Saved entries
^^^^^^^^^^^^^^^^
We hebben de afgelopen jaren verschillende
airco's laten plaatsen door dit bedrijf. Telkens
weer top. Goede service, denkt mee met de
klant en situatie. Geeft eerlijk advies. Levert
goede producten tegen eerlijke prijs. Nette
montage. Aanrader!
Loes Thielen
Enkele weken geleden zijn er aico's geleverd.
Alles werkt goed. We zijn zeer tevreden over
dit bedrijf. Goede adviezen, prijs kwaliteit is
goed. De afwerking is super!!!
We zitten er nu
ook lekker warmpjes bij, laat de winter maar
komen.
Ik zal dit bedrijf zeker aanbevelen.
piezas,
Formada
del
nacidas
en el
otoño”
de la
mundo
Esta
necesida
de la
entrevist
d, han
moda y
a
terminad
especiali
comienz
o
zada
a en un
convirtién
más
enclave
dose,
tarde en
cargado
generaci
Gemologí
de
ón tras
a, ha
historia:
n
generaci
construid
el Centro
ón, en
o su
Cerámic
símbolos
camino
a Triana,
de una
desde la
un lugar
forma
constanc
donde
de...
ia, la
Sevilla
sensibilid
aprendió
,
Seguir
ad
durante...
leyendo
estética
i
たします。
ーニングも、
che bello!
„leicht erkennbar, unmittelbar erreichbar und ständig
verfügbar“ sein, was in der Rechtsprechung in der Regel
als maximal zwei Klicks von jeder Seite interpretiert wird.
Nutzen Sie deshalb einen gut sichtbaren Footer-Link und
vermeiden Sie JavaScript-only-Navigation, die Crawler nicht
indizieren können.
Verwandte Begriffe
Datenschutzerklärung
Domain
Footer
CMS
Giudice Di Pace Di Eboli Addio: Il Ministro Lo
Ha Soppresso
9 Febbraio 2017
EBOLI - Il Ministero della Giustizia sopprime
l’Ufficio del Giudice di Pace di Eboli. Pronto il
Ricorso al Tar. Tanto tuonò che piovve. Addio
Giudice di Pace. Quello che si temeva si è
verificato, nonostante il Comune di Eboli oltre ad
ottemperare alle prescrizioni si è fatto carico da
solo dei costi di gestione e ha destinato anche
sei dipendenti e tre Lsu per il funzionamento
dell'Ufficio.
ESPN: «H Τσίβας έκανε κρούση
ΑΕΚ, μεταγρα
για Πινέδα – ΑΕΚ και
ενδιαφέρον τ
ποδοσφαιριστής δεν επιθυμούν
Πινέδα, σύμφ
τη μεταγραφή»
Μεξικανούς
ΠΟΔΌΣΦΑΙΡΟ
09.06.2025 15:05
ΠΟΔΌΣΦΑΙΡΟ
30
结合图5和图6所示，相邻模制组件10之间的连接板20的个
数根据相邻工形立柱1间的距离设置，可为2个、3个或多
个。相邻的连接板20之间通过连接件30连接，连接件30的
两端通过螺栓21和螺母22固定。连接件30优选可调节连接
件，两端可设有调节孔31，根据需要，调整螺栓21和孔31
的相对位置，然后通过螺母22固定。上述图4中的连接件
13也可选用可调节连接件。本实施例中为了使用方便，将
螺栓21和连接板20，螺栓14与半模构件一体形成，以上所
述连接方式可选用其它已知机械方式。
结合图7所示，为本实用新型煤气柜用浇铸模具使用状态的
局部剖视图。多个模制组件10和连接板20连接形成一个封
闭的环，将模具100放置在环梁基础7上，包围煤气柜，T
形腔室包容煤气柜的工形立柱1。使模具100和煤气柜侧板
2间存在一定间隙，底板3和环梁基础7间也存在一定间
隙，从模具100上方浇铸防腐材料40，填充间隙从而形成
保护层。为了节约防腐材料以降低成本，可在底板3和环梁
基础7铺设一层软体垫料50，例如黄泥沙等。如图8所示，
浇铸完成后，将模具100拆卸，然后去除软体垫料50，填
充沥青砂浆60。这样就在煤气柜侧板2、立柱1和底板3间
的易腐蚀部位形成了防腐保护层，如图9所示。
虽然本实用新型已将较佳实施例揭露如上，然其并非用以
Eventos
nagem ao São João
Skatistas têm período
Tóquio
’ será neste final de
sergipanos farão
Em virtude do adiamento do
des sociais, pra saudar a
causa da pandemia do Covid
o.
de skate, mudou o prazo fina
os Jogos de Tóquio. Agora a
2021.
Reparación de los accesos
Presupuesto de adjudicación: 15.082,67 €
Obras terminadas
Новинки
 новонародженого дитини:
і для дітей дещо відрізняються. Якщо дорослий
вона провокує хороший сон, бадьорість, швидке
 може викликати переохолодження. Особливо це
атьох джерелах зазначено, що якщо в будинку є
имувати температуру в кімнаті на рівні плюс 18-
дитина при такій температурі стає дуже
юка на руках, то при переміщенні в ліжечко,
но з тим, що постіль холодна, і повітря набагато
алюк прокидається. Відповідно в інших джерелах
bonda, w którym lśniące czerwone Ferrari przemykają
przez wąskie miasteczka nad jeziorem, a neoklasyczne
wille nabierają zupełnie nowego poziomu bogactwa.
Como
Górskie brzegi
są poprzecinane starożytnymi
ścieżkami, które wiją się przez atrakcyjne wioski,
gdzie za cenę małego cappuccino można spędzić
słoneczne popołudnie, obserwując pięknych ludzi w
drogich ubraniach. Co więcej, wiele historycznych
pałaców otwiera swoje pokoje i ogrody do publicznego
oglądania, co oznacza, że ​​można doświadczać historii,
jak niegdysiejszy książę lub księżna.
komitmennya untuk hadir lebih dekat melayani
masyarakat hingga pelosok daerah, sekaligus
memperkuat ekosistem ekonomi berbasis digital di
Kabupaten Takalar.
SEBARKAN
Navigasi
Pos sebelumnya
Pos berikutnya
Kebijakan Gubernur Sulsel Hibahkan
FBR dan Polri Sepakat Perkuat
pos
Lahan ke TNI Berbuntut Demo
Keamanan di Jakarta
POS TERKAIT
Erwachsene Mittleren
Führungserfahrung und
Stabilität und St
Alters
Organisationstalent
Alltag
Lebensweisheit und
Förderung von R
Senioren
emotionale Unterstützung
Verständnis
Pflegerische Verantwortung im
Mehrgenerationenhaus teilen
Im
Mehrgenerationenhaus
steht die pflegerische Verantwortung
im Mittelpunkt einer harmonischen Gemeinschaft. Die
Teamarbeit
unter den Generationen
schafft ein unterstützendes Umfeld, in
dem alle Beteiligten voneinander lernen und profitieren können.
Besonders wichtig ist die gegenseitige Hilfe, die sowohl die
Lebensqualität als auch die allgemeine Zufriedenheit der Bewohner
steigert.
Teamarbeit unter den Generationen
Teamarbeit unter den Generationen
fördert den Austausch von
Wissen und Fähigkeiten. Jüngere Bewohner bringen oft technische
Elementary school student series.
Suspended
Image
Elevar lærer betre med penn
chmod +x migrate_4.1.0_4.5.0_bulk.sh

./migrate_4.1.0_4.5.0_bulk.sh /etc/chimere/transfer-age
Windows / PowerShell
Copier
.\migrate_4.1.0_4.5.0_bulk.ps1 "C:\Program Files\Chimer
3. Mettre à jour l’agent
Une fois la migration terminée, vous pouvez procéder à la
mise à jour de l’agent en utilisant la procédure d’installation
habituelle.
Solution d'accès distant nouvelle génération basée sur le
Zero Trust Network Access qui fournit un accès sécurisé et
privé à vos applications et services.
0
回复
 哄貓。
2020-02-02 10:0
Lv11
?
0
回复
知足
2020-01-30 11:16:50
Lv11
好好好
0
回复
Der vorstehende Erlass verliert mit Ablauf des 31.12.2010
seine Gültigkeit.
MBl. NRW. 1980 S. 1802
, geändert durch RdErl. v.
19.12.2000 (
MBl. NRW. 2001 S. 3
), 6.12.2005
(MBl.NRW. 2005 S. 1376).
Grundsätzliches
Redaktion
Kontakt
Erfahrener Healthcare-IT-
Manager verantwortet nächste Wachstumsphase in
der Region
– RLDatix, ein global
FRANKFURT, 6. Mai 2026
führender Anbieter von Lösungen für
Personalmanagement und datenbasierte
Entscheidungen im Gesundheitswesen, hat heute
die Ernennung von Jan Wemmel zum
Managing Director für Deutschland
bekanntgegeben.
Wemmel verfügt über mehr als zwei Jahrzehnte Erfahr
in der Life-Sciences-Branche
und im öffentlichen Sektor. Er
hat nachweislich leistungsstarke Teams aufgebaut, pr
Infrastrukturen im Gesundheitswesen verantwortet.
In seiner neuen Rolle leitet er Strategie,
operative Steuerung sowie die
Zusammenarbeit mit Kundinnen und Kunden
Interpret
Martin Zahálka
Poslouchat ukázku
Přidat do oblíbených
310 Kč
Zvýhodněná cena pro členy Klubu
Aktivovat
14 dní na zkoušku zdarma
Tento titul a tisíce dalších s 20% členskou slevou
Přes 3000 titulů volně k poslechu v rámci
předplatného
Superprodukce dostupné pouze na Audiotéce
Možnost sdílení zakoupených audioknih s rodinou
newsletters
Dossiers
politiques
^^^^^^^^^^^^^^^^
== TASK INSTRUCTIONS ==
Copy each line of the data that includes the word "Footer".

== SOLUTION TO THIS EXERCISE ==
Nutzen Sie deshalb einen gut sichtbaren Footer-Link und
Footer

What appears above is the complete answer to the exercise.